Studio album by Booker T. Jones
- Released: May 10, 2011
- Recorded: MSR Studios, New York City
- Length: 41:09
- Label: ANTI-Records
- Producer: Booker T. Jones, Rob Schnapf, Ahmir Thompson

Booker T. Jones chronology
| Home Grown (2009) | The Road from Memphis (2011) | Sound the Alarm (2013) |

= The Road from Memphis =

The Road from Memphis is the ninth studio album by Booker T. Jones, released in May 2011 through the record label ANTI. On the album, Booker T. is backed by hip–hop band the Roots. The album reached a peak position of number 85 on the Billboard 200 and received a Grammy Award for Best Pop Instrumental Album.

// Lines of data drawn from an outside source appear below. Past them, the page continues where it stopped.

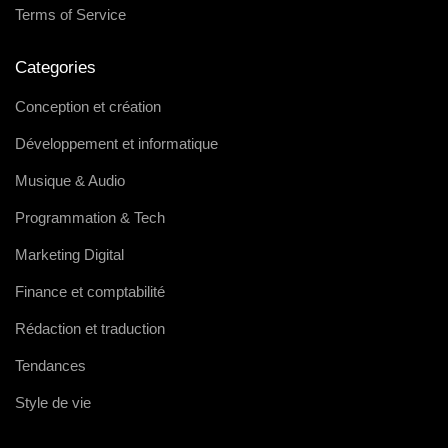
Terms of Service
Categories
Conception et création
Développement et informatique
Musique & Audio
Programmation & Tech
Marketing Digital
Finance et comptabilité
Rédaction et traduction
Tendances
Style de vie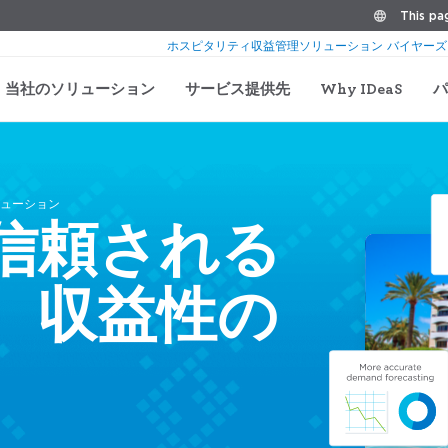
This pag
ホスピタリティ収益管理ソリューション バイヤーズ
当社のソリューション
サービス提供先
Why IDeaS
パ
リューション
信頼される
、収益性の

Mojo placed the album at number 42 on its list of "Top 50 albums of 2011."

==Track listing==
1. "Walking Papers" 	(Kirk Douglas, Jones)
2. "Crazy"		(Brian Burton, Thomas Callaway, Gian Franco Reverberi, Gian Piero Reverberi)
3. "Progress" 		(Jones, Yim Yames) – vocals by Jim James as 'Yim Yames'
4. "The Hive" 		(Jones)
5. "Down in Memphis" 	(Jones)	– vocals by Jones
6. "Everything Is Everything" (Lauryn Hill)
7. "Rent Party" 		(Jones)
8. "Representing Memphis" 	(Jones, Liv Jones)	– vocals by Matt Berninger and Sharon Jones
9. "The Vamp" 		(Jones)
10. "Harlem House" 		(Jones)
11. "The Bronx" 		(Jones, Liv Jones) – vocals by Lou Reed

===Bonus digital tracks===
1. "Just A Friend" – vocals by Biz Markie, Matt Berninger and Sharon Jones)
2. "The Seed"
3. "Regulation Time"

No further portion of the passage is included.